OpinionPREMIUM

ROB ROSE: Johann Rupert on bad M&A advice

While Mediclinic and Brait took a beating due to terrible overseas deals, the people who structured those deals walked away with huge fees

Johann Rupert. Picture: GALLO IMAGES/LOUISE GUBB
Johann Rupert. Picture: GALLO IMAGES/LOUISE GUBB

Johann Rupert, chairman of luxury goods giant Richemont and investment firm Remgro, likes to say that having changed course after his early years in investment banking at Lazard Frères and Chase Manhattan, he’s now a "reformed prostitute".

It’s an inside joke that will have many investment bankers smirking into their martinis, even if they don’t agree wholesale. Part of their job, as Rupert suggests, is to visit boardrooms and pitch deals to CEOs hoping they’ll bite, in exchange for a fee.

For those who’ve been sold a dud, it’s less funny.

You can imagine, for example, that there wouldn’t be too many laughs in the executive suites at Mediclinic, which did a horror deal to buy Abu Dhabi-based Al Noor in 2015 for US$2.3bn. Or at Brait, which bought British fashion chain New Look for R14.5bn, only to write it down to zero two years later.

At Remgro’s AGM three months ago, when Rupert was asked if he intended to stick by Mediclinic, he answered: "Mediclinic is a very well-run business that has had very bad financial advice on deals."

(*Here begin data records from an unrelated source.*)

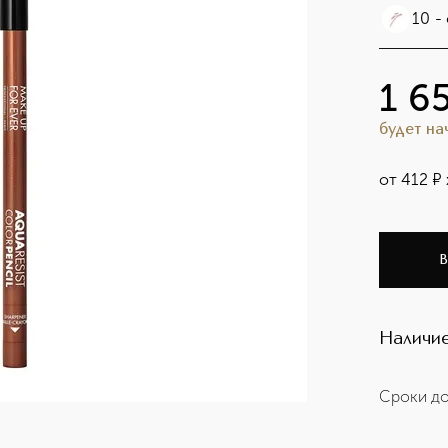
10 -
1 6
будет н
от
412
¤
В
Наличие
Сроки до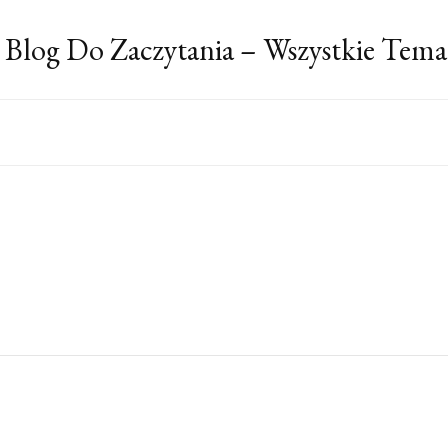
 Blog Do Zaczytania – Wszystkie Tema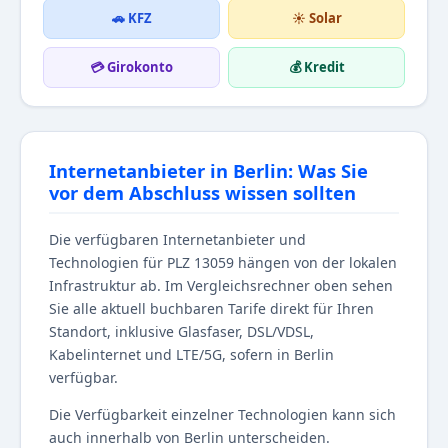
🚗 KFZ
☀️ Solar
💳 Girokonto
💰 Kredit
Internetanbieter in Berlin: Was Sie
vor dem Abschluss wissen sollten
Die verfügbaren Internetanbieter und
Technologien für PLZ 13059 hängen von der lokalen
Infrastruktur ab. Im Vergleichsrechner oben sehen
Sie alle aktuell buchbaren Tarife direkt für Ihren
Standort, inklusive Glasfaser, DSL/VDSL,
Kabelinternet und LTE/5G, sofern in Berlin
verfügbar.
Die Verfügbarkeit einzelner Technologien kann sich
auch innerhalb von Berlin unterscheiden.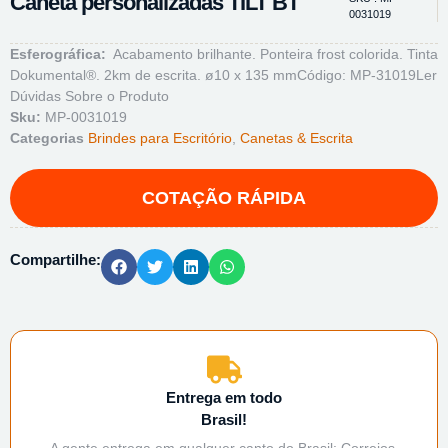
Caneta personalizadas TILT BT
0031019
Esferográfica:
Acabamento brilhante. Ponteira frost colorida. Tinta
Dokumental®. 2km de escrita. ø10 x 135 mmCódigo: MP-31019
Ler
Dúvidas Sobre o Produto
Sku:
MP-0031019
Categorias
Brindes para Escritório
,
Canetas & Escrita
Compartilhe:
Entrega em todo
Brasil!
A gente entrega em qualquer canto do Brasil: Correios,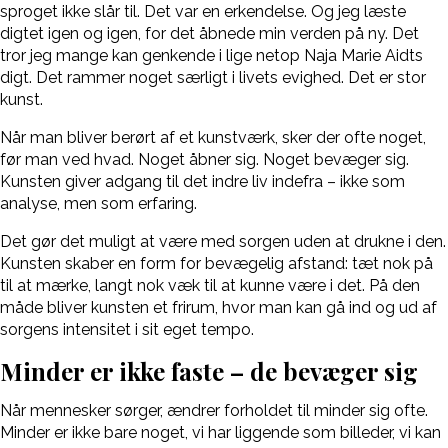
sproget ikke slår til. Det var en erkendelse. Og jeg læste
digtet igen og igen, for det åbnede min verden på ny. Det
tror jeg mange kan genkende i lige netop Naja Marie Aidts
digt. Det rammer noget særligt i livets evighed. Det er stor
kunst.
Når man bliver berørt af et kunstværk, sker der ofte noget,
før man ved hvad. Noget åbner sig. Noget bevæger sig.
Kunsten giver adgang til det indre liv indefra – ikke som
analyse, men som erfaring.
Det gør det muligt at være med sorgen uden at drukne i den.
Kunsten skaber en form for bevægelig afstand: tæt nok på
til at mærke, langt nok væk til at kunne være i det. På den
måde bliver kunsten et frirum, hvor man kan gå ind og ud af
sorgens intensitet i sit eget tempo.
Minder er ikke faste – de bevæger sig
Når mennesker sørger, ændrer forholdet til minder sig ofte.
Minder er ikke bare noget, vi har liggende som billeder, vi kan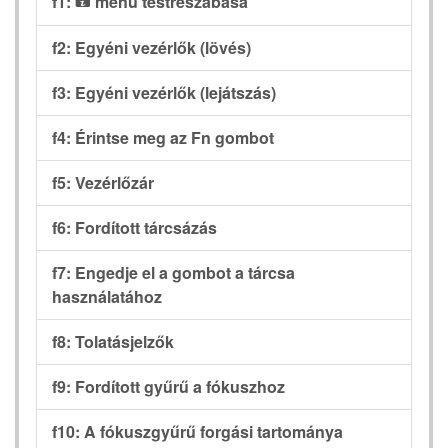
f1:
menü testreszabása
i
f2: Egyéni vezérlők (lövés)
f3: Egyéni vezérlők (lejátszás)
f4: Érintse meg az Fn gombot
f5: Vezérlőzár
f6: Fordított tárcsázás
f7: Engedje el a gombot a tárcsa
használatához
f8: Tolatásjelzők
f9: Fordított gyűrű a fókuszhoz
f10: A fókuszgyűrű forgási tartománya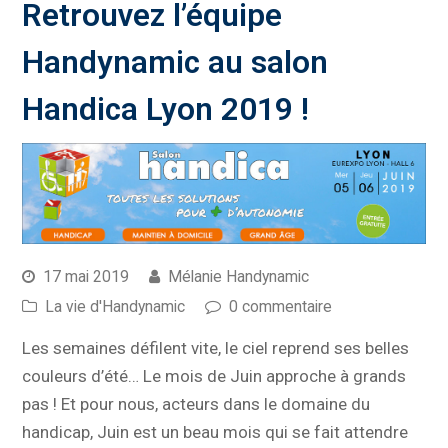
Retrouvez l’équipe
Handynamic au salon
Handica Lyon 2019 !
17 mai 2019
Mélanie Handynamic
La vie d'Handynamic
0 commentaire
Les semaines défilent vite, le ciel reprend ses belles
couleurs d’été… Le mois de Juin approche à grands
pas ! Et pour nous, acteurs dans le domaine du
handicap, Juin est un beau mois qui se fait attendre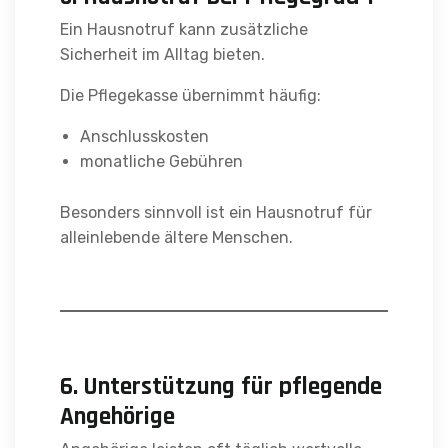
Ein Hausnotruf kann zusätzliche
Sicherheit im Alltag bieten.
Die Pflegekasse übernimmt häufig:
Anschlusskosten
monatliche Gebühren
Besonders sinnvoll ist ein Hausnotruf für
alleinlebende ältere Menschen.
6. Unterstützung für pflegende
Angehörige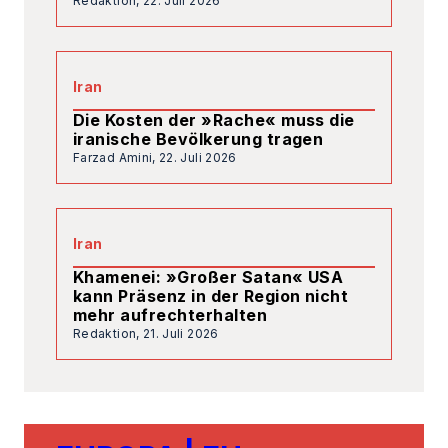
Khamenei: »Großer Satan« USA
kann Präsenz in der Region nicht
mehr aufrechterhalten
Redaktion,
21. Juli 2026
EUROPA | EU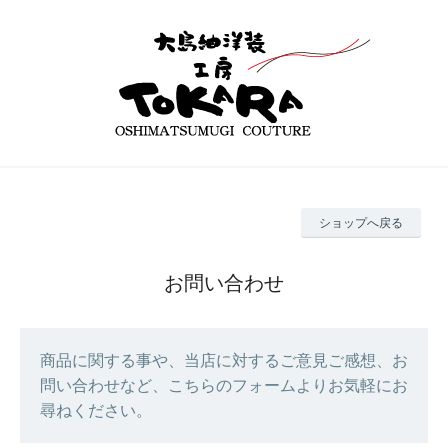
ショップへ戻る
お問い合わせ
商品に関する事や、当店に対するご意見ご感想、お
問い合わせなど、こちらのフォームよりお気軽にお
尋ねください。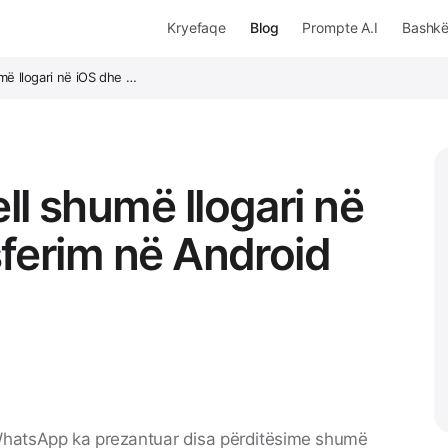
Kryefaqe
Blog
Prompte A.I
Bashk
më llogari në iOS dhe …
l shumë llogari në
sferim në Android
hatsApp
ka prezantuar disa përditësime shumë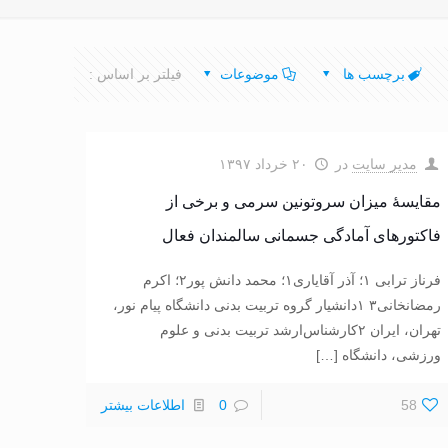
برچسب ها
موضوعات
فیلتر بر اساس :
مدیر سایت
در
۲۰ خرداد ۱۳۹۷
مقایسۀ میزان سروتونین سرمی و برخی از
فاکتورهای آمادگی جسمانی سالمندان فعال
فرناز ترابی ۱؛ آذر آقایاری۱؛ محمد دانش پور۲؛ اکرم
رمضانخانی۳ ۱دانشیار گروه تربیت بدنی دانشگاه پیام نور،
تهران، ایران ۲کارشناس‌ارشد تربیت بدنی و علوم
ورزشی، دانشگاه
[…]
58
0
اطلاعات بیشتر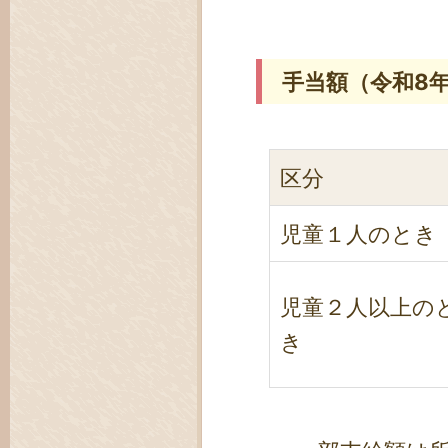
手当額（令和8
区分
児童１人のとき
児童２人以上の
き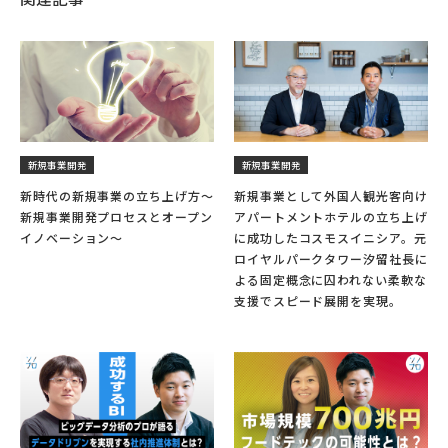
新規事業開発
新規事業開発
新時代の新規事業の立ち上げ方〜
新規事業として外国人観光客向け
新規事業開発プロセスとオープン
アパートメントホテルの立ち上げ
イノベーション〜
に成功したコスモスイニシア。元
ロイヤルパークタワー汐留社長に
よる固定概念に囚われない柔軟な
支援でスピード展開を実現。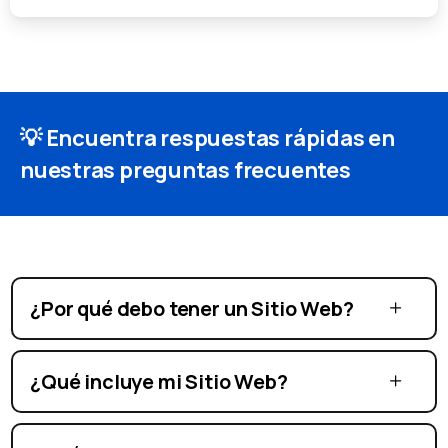
💡 Encuentra respuestas rápidas en
nuestras preguntas frecuentes
¿Por qué debo tener un Sitio Web?
¿Qué incluye mi Sitio Web?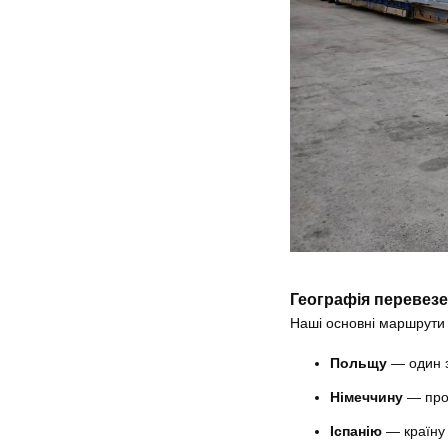
Географія перевез
Наші основні маршрути
Польщу
— один з
Німеччину
— пров
Іспанію
— країну 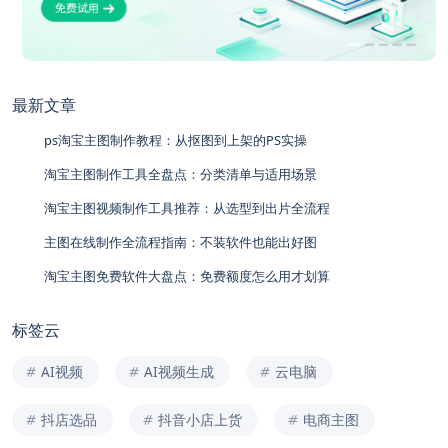
最新文章
ps淘宝主图制作教程：从抠图到上架的PS实操
淘宝主图制作工具全盘点：分类清单与适用场景
淘宝主图视频制作工具推荐：从选型到出片全流程
主图在线制作全流程指南：不装软件也能出好图
淘宝主图免费软件大盘点：免费额度怎么用才划算
标签云
AI视频
AI视频生成
云电脑
抖店选品
抖音小店上货
电商主图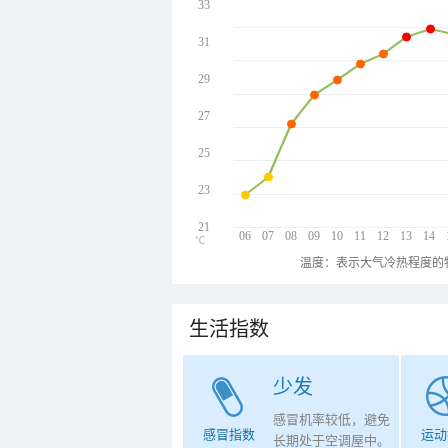
33
31
29
27
25
23
21
06
07
08
09
10
11
12
13
14
℃
温度：表示大气冷热程度的
生活指数
少发
感冒机率较低，避免
感冒指数
运动
长期处于空调屋中。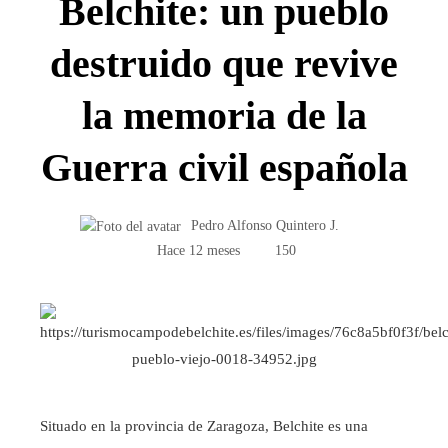
Belchite: un pueblo
destruido que revive
la memoria de la
Guerra civil española
Pedro Alfonso Quintero J.
Hace 12 meses
150
Situado en la provincia de Zaragoza, Belchite es una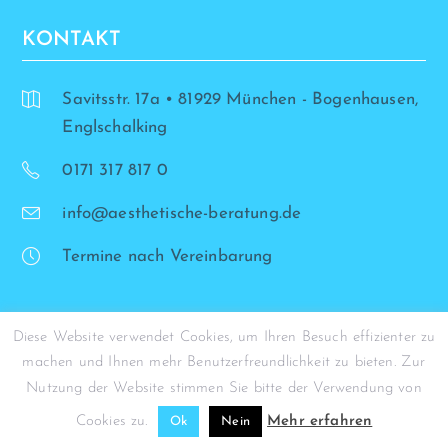
KONTAKT
Savitsstr. 17a • 81929 München - Bogenhausen,
Englschalking
0171 317 817 0
info@aesthetische-beratung.de
Termine nach Vereinbarung
Diese Website verwendet Cookies, um Ihren Besuch effizienter zu
machen und Ihnen mehr Benutzerfreundlichkeit zu bieten. Zur
© Simona Stohrer - 2026
Nutzung der Website stimmen Sie bitte der Verwendung von
Cookies zu.
Mehr erfahren
Ok
Nein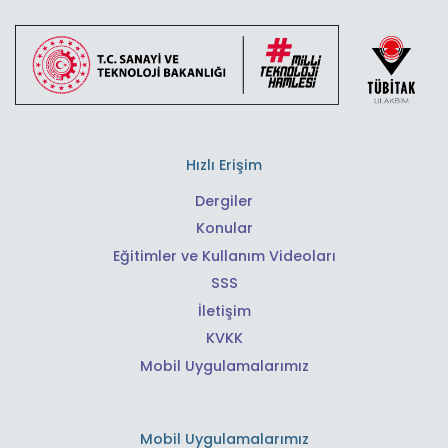
Hızlı Erişim
Dergiler
Konular
Eğitimler ve Kullanım Videoları
SSS
İletişim
KVKK
Mobil Uygulamalarımız
Mobil Uygulamalarımız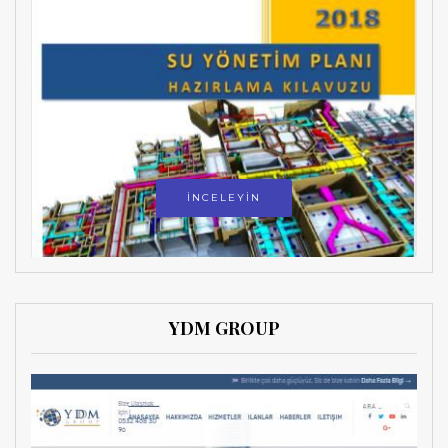
İNCELEYİN
YDM GROUP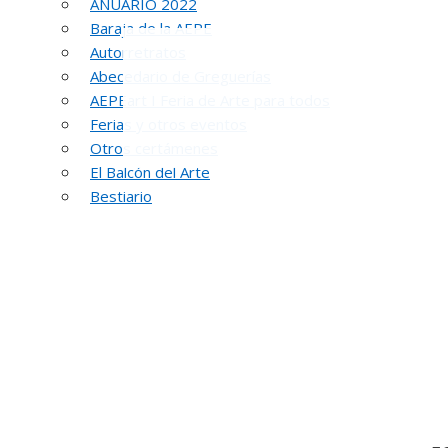
ANUARIO 2022
Baraja de la AEPE
Autorretratos
Abecedario de Greguerías
AEPEart I Feria de Arte para todos
Ferias y otros eventos
Otros certámenes
El Balcón del Arte
Bestiario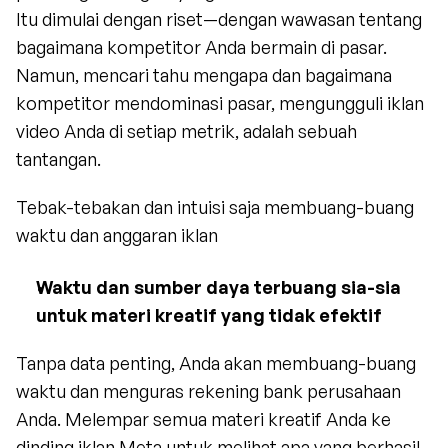
Itu dimulai dengan riset—dengan wawasan tentang 
bagaimana kompetitor Anda bermain di pasar. 
Namun, mencari tahu mengapa dan bagaimana 
kompetitor mendominasi pasar, mengungguli iklan 
video Anda di setiap metrik, adalah sebuah 
tantangan.
Tebak-tebakan dan intuisi saja membuang-buang 
waktu dan anggaran iklan
Waktu dan sumber daya terbuang sia-sia 
untuk materi kreatif yang tidak efektif
Tanpa data penting, Anda akan membuang-buang 
waktu dan menguras rekening bank perusahaan 
Anda. Melempar semua materi kreatif Anda ke 
dinding iklan Meta untuk melihat apa yang berhasil 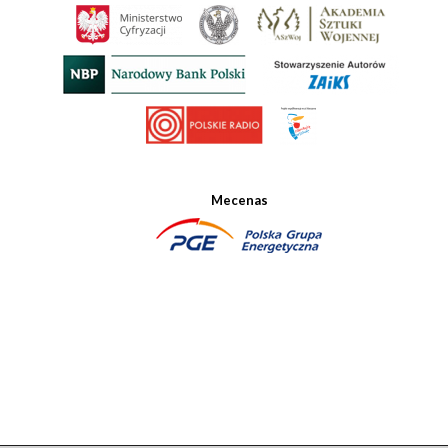
Mecenas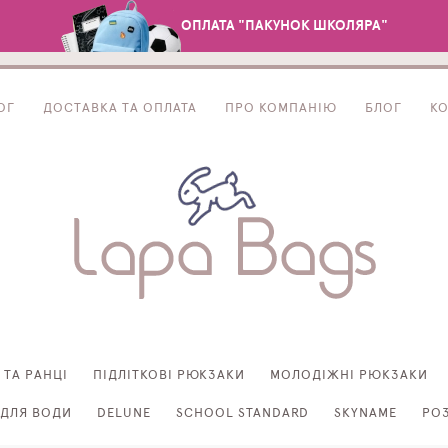
ОПЛАТА "ПАКУНОК ШКОЛЯРА"
ОГ
ДОСТАВКА ТА ОПЛАТА
ПРО КОМПАНІЮ
БЛОГ
К
 ТА РАНЦІ
ПІДЛІТКОВІ РЮКЗАКИ
МОЛОДІЖНІ РЮКЗАКИ
ДЛЯ ВОДИ
DELUNE
SCHOOL STANDARD
SKYNAME
РО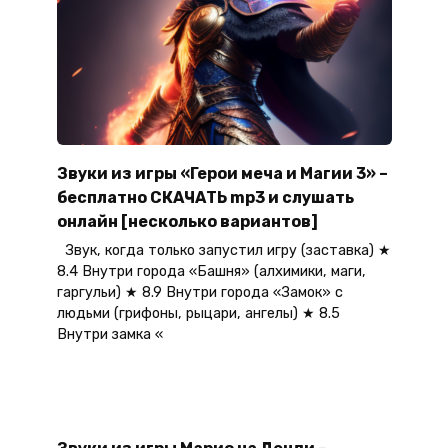
Звуки из игры «Герои меча и Магии 3» –
бесплатно СКАЧАТЬ mp3 и слушать
онлайн [несколько вариантов]
Звук, когда только запустил игру (заставка) ★
8.4 Внутри города «Башня» (алхимики, маги,
гаргульи) ★ 8.9 Внутри города «Замок» с
людьми (грифоны, рыцари, ангелы) ★ 8.5
Внутри замка «
Звуки из игры Марио на Денди –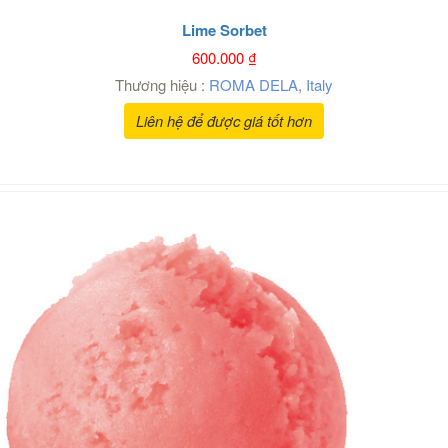
Lime Sorbet
600.000
₫
Thương hiệu :
ROMA DELA
,
Italy
Liên hệ để được giá tốt hơn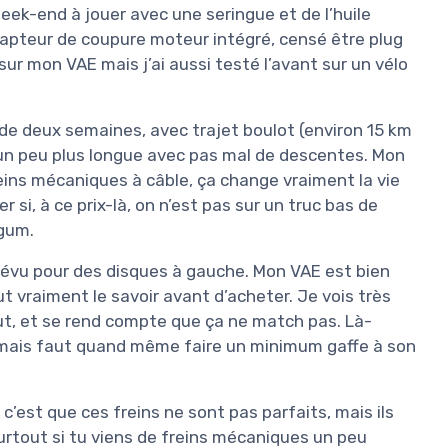
eek-end à jouer avec une seringue et de l’huile
capteur de coupure moteur intégré, censé être plug
 sur mon VAE mais j’ai aussi testé l’avant sur un vélo
 de deux semaines, avec trajet boulot (environ 15 km
e un peu plus longue avec pas mal de descentes. Mon
 freins mécaniques à câble, ça change vraiment la vie
er si, à ce prix-là, on n’est pas sur un truc bas de
gum.
prévu pour des disques à gauche. Mon VAE est bien
t vraiment le savoir avant d’acheter. Je vois très
ut, et se rend compte que ça ne match pas. Là-
n, mais faut quand même faire un minimum gaffe à son
’est que ces freins ne sont pas parfaits, mais ils
urtout si tu viens de freins mécaniques un peu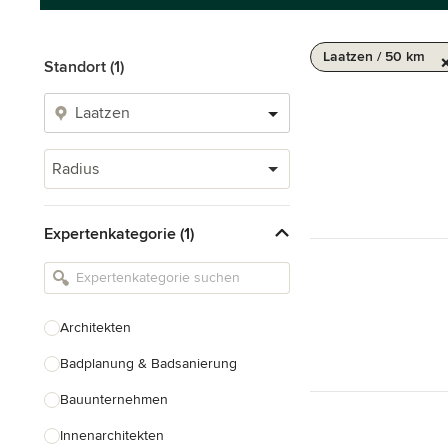
Laatzen / 50 km
Standort (1)
Radius
Expertenkategorie (1)
Architekten
Badplanung & Badsanierung
Bauunternehmen
Innenarchitekten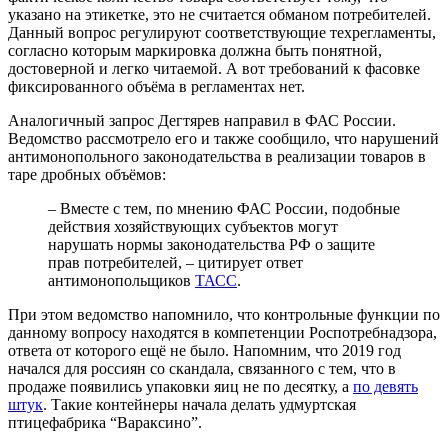
указано на этикетке, это не считается обманом потребителей.
Данный вопрос регулируют соответствующие техрегламенты,
согласно которым маркировка должна быть понятной,
достоверной и легко читаемой. А вот требований к фасовке
фиксированного объёма в регламентах нет.
Аналогичный запрос Дегтярев направил в ФАС России.
Ведомство рассмотрело его и также сообщило, что нарушений
антимонопольного законодательства в реализации товаров в
таре дробных объёмов:
– Вместе с тем, по мнению ФАС России, подобные
действия хозяйствующих субъектов могут
нарушать нормы законодательства РФ о защите
прав потребителей, – цитирует ответ
антимонопольщиков
ТАСС
.
При этом ведомство напомнило, что контрольные функции по
данному вопросу находятся в компетенции Роспотребнадзора,
ответа от которого ещё не было. Напомним, что 2019 год
начался для россиян со скандала, связанного с тем, что в
продаже появились упаковки яиц не по десятку, а
по девять
штук
. Такие контейнеры начала делать удмуртская
птицефабрика “Вараксино”.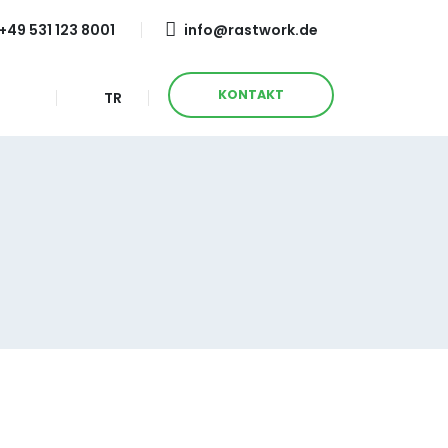
+49 531 123 8001
info@rastwork.de
KONTAKT
TR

Its share price shows that’s no exaggeration. From a peak of R218/share in June 2016, Mediclinic has dropped to about R93/share. The hospital company’s off-colour performance meant Remgro’s net asset value fell last year for the first time since 2008, when it unbundled British American Tobacco.

Rupert told the Financial Mail this week that the problem wasn’t Mediclinic going overseas, but the financial structure it used. "You can’t blame [Mediclinic] for looking to go abroad. Here it was facing an industry that was becoming more regulated and highly politicised. But it should be done properly," he says.

Most CEOs don’t need prodding — doing huge deals is how you build your reputation

As much as investment bankers are given incentives to pitch deals to CEOs, management teams should be alert to pitfalls. But in late 2015 — when everyone was falling over themselves to do an overseas deal — this scepticism was quietly shelved.

And in Mediclinic’s case, it also paid an awful lot to its advisers — R468m — based on the "transaction costs" in the 2015 circular to investors.

The two financial advisers — Rand Merchant Bank (RMB) and Morgan Stanley — got a chunky R167m each. Law firm Cliffe Dekker Hofmeyr got R6m and its UK counterpart, Slaughter & May, got R85m.

Chris Logan, CEO of investment company Opportune Investments, says that as much as a board should take responsibility, if a number of deals flop due to poor advice, the advisers deserve scrutiny.

"What’s wrong with our advisers? You’d expect that for earning the kinds of fees they do, they should be putting together very solid deals. But if you take the case of Mediclinic, the value destruction has been immense. Let alone the bad deals at other companies."

RMB CEO James Formby says Mediclinic hasn’t expressed any regrets about doing the deal.

"I don’t think it’s a dud. It was a transformational transaction, but some of the integration issues were tougher than expected. And the decline in Mediclinic’s share price has been due to a range of factors not only linked to this transaction — for example, changes in the regulatory environment in Switzerland," he says.

Formby says companies that expanded overseas in 2016, when it seemed every JSE-listed company was itching for a bolt hole, weren’t always making the wrong call. "It isn’t necessarily a bad philosophy, but there have been examples where some companies have overestimated the ability of their SA management teams to add value to an overseas business. In many cases, I’m not sure they have the depth of management to handle a tough market at home, as well as a new market overseas," he says.

This is probably true. As is the view of RECM chairman Piet Viljoen, who points out that while CEOs are by design optimists, when it comes to allocating capital, the pessimists who can assess what can go wrong and why they’re paying so much will do better.

Investment banking isn’t easy, given the tension between making fees, doing what is best for the client, and then managing the fallout of a deal being branded a failure because the firm didn’t integrate it properly.

But as one banker told The Guardian: "Sometimes we would advise clients on solutions that were primarily to our advantage — they weren’t bad for the client per se, but they were suboptimal." He added: "Most CEOs don’t need prodding — doing huge deals is how you build your reputation as a business leader."